# WORK REQUIRED
Lines in the entries below where the word "lifestyleproducten" shows up should each be copied.

# DATA EXTRACTS
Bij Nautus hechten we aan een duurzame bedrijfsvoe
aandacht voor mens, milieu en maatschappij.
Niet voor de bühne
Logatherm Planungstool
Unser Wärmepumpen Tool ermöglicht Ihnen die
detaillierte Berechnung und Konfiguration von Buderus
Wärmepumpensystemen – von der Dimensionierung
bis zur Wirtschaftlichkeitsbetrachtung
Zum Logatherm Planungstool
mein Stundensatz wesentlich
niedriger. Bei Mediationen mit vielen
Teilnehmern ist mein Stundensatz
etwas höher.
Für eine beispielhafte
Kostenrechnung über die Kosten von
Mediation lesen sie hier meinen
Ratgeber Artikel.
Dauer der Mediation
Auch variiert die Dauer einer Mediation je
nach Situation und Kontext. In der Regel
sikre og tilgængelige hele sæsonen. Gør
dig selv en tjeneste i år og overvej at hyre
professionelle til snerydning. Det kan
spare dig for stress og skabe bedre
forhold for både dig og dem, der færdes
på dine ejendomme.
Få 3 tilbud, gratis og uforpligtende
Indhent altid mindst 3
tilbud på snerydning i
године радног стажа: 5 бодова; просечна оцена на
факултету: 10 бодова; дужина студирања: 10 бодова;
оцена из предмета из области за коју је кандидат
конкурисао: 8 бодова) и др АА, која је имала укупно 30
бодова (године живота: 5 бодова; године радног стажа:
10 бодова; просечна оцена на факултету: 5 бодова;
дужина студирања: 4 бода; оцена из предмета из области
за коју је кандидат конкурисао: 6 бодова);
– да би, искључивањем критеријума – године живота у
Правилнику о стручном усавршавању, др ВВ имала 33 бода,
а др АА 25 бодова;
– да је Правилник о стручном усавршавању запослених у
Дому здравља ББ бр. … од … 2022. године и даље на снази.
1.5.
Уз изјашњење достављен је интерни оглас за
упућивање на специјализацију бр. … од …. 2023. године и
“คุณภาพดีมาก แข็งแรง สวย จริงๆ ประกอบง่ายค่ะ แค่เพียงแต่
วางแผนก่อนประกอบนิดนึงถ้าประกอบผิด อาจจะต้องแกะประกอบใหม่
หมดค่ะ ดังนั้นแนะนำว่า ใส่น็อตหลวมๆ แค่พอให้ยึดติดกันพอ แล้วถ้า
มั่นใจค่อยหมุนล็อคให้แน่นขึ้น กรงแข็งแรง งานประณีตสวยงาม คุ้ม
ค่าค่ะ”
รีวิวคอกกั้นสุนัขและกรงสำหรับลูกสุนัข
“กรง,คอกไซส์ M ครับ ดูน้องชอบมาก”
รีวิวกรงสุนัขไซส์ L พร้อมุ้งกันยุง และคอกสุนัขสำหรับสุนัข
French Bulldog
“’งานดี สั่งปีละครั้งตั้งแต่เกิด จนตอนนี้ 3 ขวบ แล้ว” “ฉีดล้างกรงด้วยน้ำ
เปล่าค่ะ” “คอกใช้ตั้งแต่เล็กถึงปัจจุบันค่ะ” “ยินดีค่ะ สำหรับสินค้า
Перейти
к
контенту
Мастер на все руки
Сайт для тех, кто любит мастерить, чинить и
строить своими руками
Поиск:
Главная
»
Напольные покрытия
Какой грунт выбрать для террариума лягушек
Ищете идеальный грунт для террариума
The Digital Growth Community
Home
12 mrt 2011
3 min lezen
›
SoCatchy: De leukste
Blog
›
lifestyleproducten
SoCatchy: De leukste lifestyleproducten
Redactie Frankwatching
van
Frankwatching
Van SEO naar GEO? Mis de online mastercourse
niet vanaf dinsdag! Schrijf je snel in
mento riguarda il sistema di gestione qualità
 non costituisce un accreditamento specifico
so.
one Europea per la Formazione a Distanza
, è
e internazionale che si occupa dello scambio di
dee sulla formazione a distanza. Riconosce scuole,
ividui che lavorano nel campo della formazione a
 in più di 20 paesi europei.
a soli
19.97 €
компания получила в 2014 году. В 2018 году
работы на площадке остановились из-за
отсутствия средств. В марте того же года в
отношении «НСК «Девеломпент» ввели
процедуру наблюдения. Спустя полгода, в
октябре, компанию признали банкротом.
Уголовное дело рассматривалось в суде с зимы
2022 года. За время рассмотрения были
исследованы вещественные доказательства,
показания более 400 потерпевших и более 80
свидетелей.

# ANSWER SPACE
lifestyleproducten
SoCatchy: De leukste lifestyleproducten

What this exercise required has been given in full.